→ **Your instructions**
Exclude pictures and give again exactly the lines of the listing, beginning with its first line and ending with the one that contains "Patrycja Pelczar".

→ **Available data**
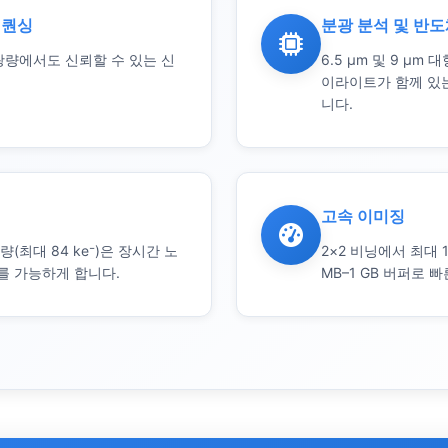
시퀀싱
분광 분석 및 반도
광량에서도 신뢰할 수 있는 신
6.5 µm 및 9 µm
이라이트가 함께 있
니다.
고속 이미징
(최대 84 ke⁻)은 장시간 노
2×2 비닝에서 최대 108
를 가능하게 합니다.
MB–1 GB 버퍼로 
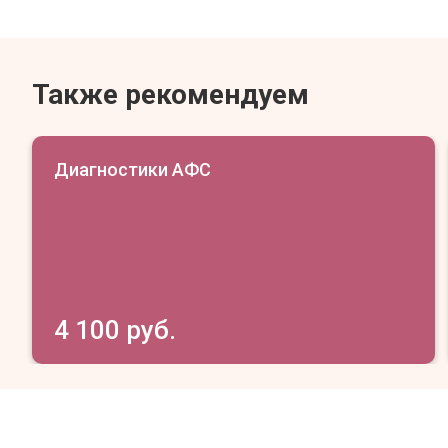
Также рекомендуем
Диагностики АФС
4 100 руб.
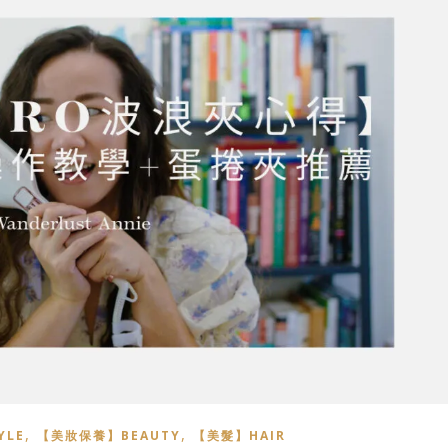
,
,
YLE
【美妝保養】BEAUTY
【美髮】HAIR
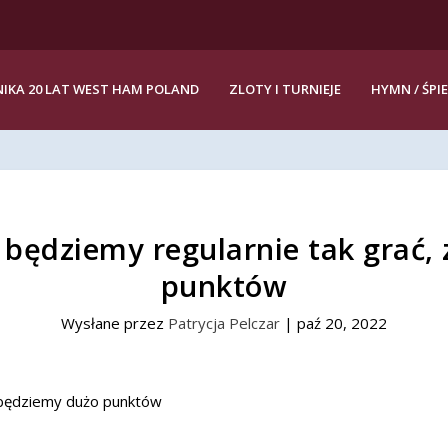
IKA 20 LAT WEST HAM POLAND
ZLOTY I TURNIEJE
HYMN / ŚPI
i będziemy regularnie tak grać
punktów
Wysłane przez
Patrycja Pelczar
|
paź 20, 2022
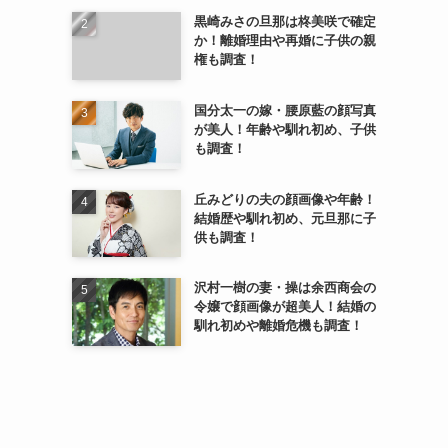
黒崎みさの旦那は柊美咲で確定
か！離婚理由や再婚に子供の親
権も調査！
国分太一の嫁・腰原藍の顔写真
が美人！年齢や馴れ初め、子供
も調査！
丘みどりの夫の顔画像や年齢！
結婚歴や馴れ初め、元旦那に子
供も調査！
沢村一樹の妻・操は余西商会の
令嬢で顔画像が超美人！結婚の
馴れ初めや離婚危機も調査！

→ **Response to the exercise**
시퀀싱
분광 분석 및 반도
광량에서도 신뢰할 수 있는 신
6.5 µm 및 9 µm
이라이트가 함께 있
니다.
고속 이미징
(최대 84 ke⁻)은 장시간 노
2×2 비닝에서 최대 108
를 가능하게 합니다.
MB–1 GB 버퍼로 
Также рекомендуем
Диагностики АФС
4 100 руб.
,
,
YLE
【美妝保養】BEAUTY
【美髮】HAIR
IKA 20 LAT WEST HAM POLAND
ZLOTY I TURNIEJE
HYMN / ŚPI
i będziemy regularnie tak grać
punktów
Wysłane przez
Patrycja Pelczar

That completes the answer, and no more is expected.